# WHAT IS NEEDED:
All lines from the one holding "Акции, скидки" to the end of the listing are to be output exactly, both ends included, with any pictures left out.

——————————

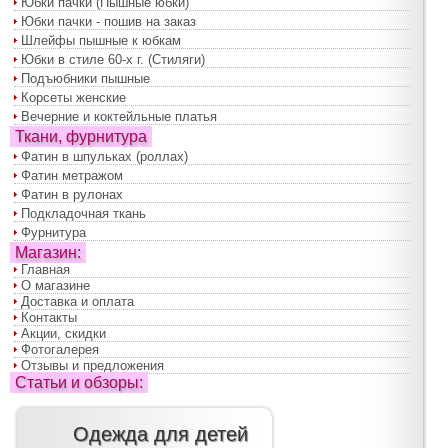
Юбки пачки (Пышные юбки)
Юбки пачки - пошив на заказ
Шлейфы пышные к юбкам
Юбки в стиле 60-х г. (Стиляги)
Подъюбники пышные
Корсеты женские
Вечерние и коктейльные платья
Ткани, фурнитура
Фатин в шпульках (роллах)
Фатин метражом
Фатин в рулонах
Подкладочная ткань
Фурнитура
Магазин:
Главная
О магазине
Доставка и оплата
Контакты
Акции, скидки
Фотогалерея
Отзывы и предложения
Статьи и обзоры:
Одежда для детей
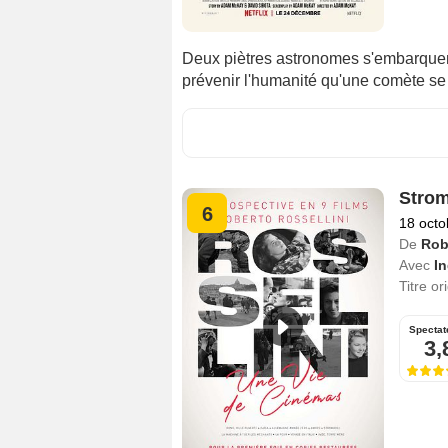
Deux piètres astronomes s'embarque
prévenir l'humanité qu'une comète se di
Strom
6
18 octo
De
Rob
Avec
I
Titre or
Spectat
3,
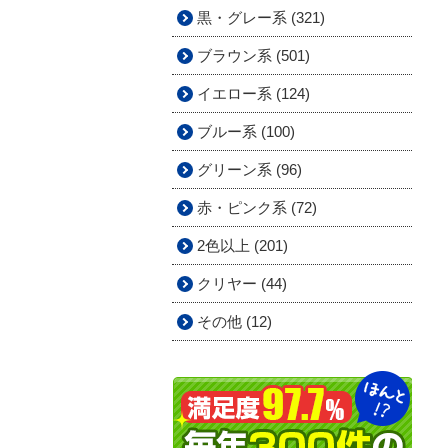
黒・グレー系 (321)
ブラウン系 (501)
イエロー系 (124)
ブルー系 (100)
グリーン系 (96)
赤・ピンク系 (72)
2色以上 (201)
クリヤー (44)
その他 (12)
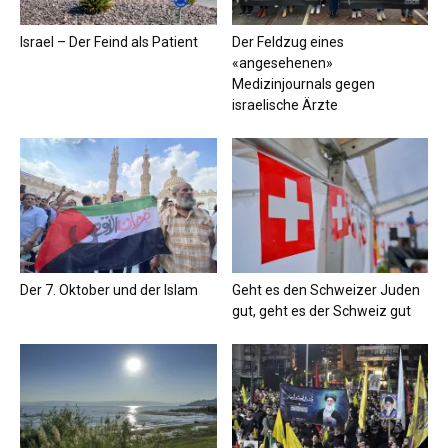
Israel – Der Feind als Patient
Der Feldzug eines
«angesehenen»
Medizinjournals gegen
israelische Ärzte
Der 7. Oktober und der Islam
Geht es den Schweizer Juden
gut, geht es der Schweiz gut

——————————

# WRITTEN RESPONSE:
Акции, скидки
Фотогалерея
Отзывы и предложения
Статьи и обзоры:
Одежда для детей
Deux piètres astronomes s'embarque
prévenir l'humanité qu'une comète se di
Strom
6
18 octo
De
Rob
Avec
I
Titre or
Spectat
3,
黒・グレー系 (321)
ブラウン系 (501)
イエロー系 (124)
ブルー系 (100)
グリーン系 (96)
赤・ピンク系 (72)
2色以上 (201)
クリヤー (44)
その他 (12)
Israel – Der Feind als Patient
Der Feldzug eines
«angesehenen»
Medizinjournals gegen
israelische Ärzte
Der 7. Oktober und der Islam
Geht es den Schweizer Juden
gut, geht es der Schweiz gut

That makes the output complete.